The thousands of drivers traversing Interstate 5 on any given day this winter can see for themselves: nothing even remotely like a water shortage currently plagues the State Water Project.
This is completely obvious from the major viewpoint off the east side of the interstate between Justine and Patterson, from which it’s clear that all major canals of the project just south of the Delta of the Sacramento and San Joaquin rivers are full to capacity, or nearly so.
It’s much the same a few dozen miles southwest where the water project’s largest man-made lake, the San Luis Reservoir, is chock full. Sand-colored margins that grew steadily larger during the drought of the 2010-20 decade have long since been inundated, with the artificial lake shining bright blue on crisp, sunny winter days.
Water officials also promise San Luis will soon be expanded.
So why does California’s Department of Water resources persist in providing preliminary farm water allocations that can only be described as pikerish?
It may be due to insecurity, a sense that the Pacific Ocean is due for a long-running “La Niña” condition that could produce a new drought and lower water levels of the State Water Project and the federal Central Valley Project to the dangerously dry levels of seven and eight years ago. Or it may simply be bureaucrats reminding farmers that they control the lifeblood of America’s most productive agricultural region, also one of the five largest industries in California.
But the reality — especially after heavy “atmospheric river” rains in mid-November and December drenched Northern California — is that farms will receive far more water than the 5% of requested amounts promised them in late December, when state officials behaved as if the November downpours would be the water year’s last precipitation.
Yes, it is the duty of water officials to husband California’s water supplies to make sure neither cities nor farms ever run completely dry. But 5% made no real sense.

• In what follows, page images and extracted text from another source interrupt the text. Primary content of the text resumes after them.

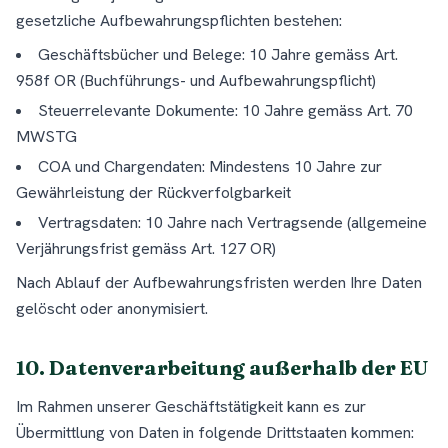
gesetzliche Aufbewahrungspflichten bestehen:
Geschäftsbücher und Belege: 10 Jahre gemäss Art.
958f OR (Buchführungs- und Aufbewahrungspflicht)
Steuerrelevante Dokumente: 10 Jahre gemäss Art. 70
MWSTG
COA und Chargendaten: Mindestens 10 Jahre zur
Gewährleistung der Rückverfolgbarkeit
Vertragsdaten: 10 Jahre nach Vertragsende (allgemeine
Verjährungsfrist gemäss Art. 127 OR)
Nach Ablauf der Aufbewahrungsfristen werden Ihre Daten
gelöscht oder anonymisiert.
10. Datenverarbeitung außerhalb der EU
Im Rahmen unserer Geschäftstätigkeit kann es zur
Übermittlung von Daten in folgende Drittstaaten kommen: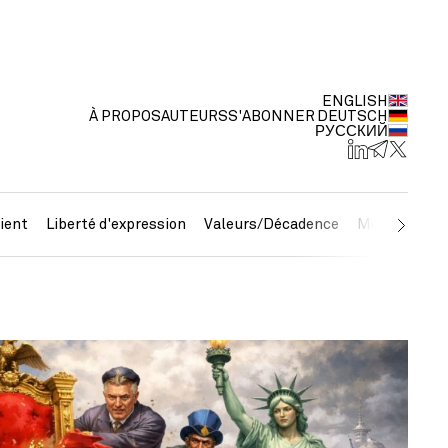
ENGLISH
À PROPOS
AUTEURS
S'ABONNER
DEUTSCH
РУССКИЙ
ient
Liberté d'expression
Valeurs/Décadence
Métaux préc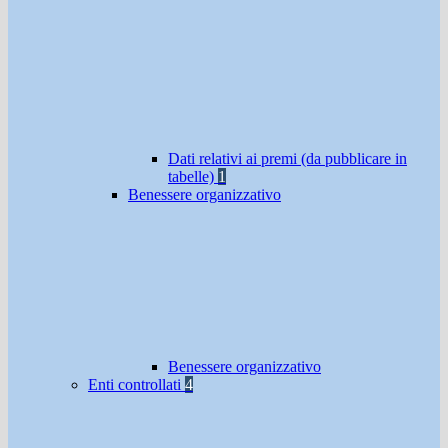
Dati relativi ai premi (da pubblicare in
tabelle)
1
Benessere organizzativo
Benessere organizzativo
Enti controllati
4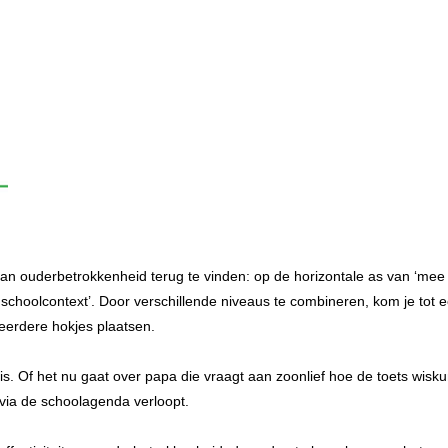
 van ouderbetrokkenheid terug te vinden: op de horizontale as van ‘mee l
ere schoolcontext’. Door verschillende niveaus te combineren, kom je tot e
meerdere hokjes plaatsen.
l is. Of het nu gaat over papa die vraagt aan zoonlief hoe de toets wis
ia de schoolagenda verloopt.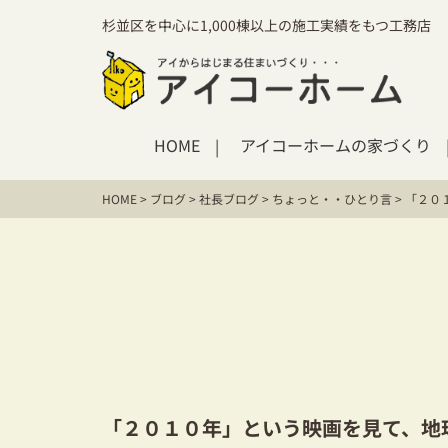
杉並区を中心に1,000棟以上の施工実績をもつ工務店
HOME
アイコーホームの家づくり
HOME
>
ブログ
>
社長ブログ
>
ちょっと・・ひとり言
>
「２０
「２０１０年」という映画を見て、地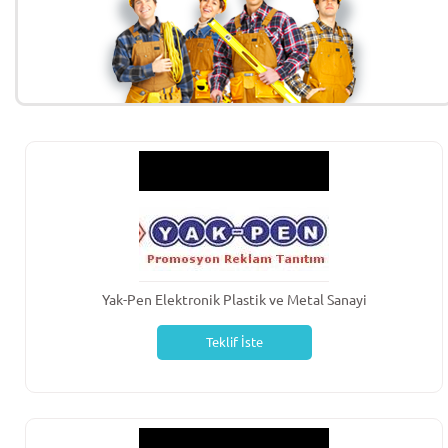
Yak-Pen Elektronik Plastik ve Metal Sanayi
Teklif İste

It’s as if the bureaucrats who work for Gov. Gavin Newsom wanted to put the lie to his post-election pledges to pay more heed to the Central Valley and its interests, whose sense of being disrespected was one reason that region was the only major part of California carried by Donald Trump in last fall’s election.
This adds up to a need to change some practices, including a few outlined by Karla Nemeth, director of the Department of Water Resources. “We need to prepare for any scenario, and this early in the season we need to take a conservative approach to managing our water supply,” she said.
But that makes it difficult, if not impossible, for farmers to plan crops unless they depend greatly on ground water, a resource becoming increasingly depleted while ground levels above aquifers subside. And they have subsided, as anyone can deduce from seeing onetime irrigation pipes that now rise several feet above current ground levels.
Better to compromise a bit in years following a few seasons of heavy rain, today’s situation. Another way to put this might be to ask why state bureaucrats push a number and then essentially wink at farmers to tell them what they’re hearing is nowhere near what will eventually govern. That’s what happened last year, too, when the initial estimate of what farmers would get was 10% of requests and the ultimate amount was 40% — still using conservative allocations to make sure — unnecessarily — that reservoirs and canals remained full all year round, rather than just partially full.
Even now, after a 2024 that was much drier than 2023 and an early winter with virtually no rain in Southern California, drinking water reservoirs remain nearly full. Diamond Valley Lake, near Hemet, the largest such potable water storage facility in Southern California, was at 97% of capacity shortly after Christmas.
All this makes it high time for California water bureaucrats to cut out their act and provide farmers and other citizens realistic supply estimates, rather than constantly reserving the right to leave water districts and their people and industries high and dry, even when supplies are copious.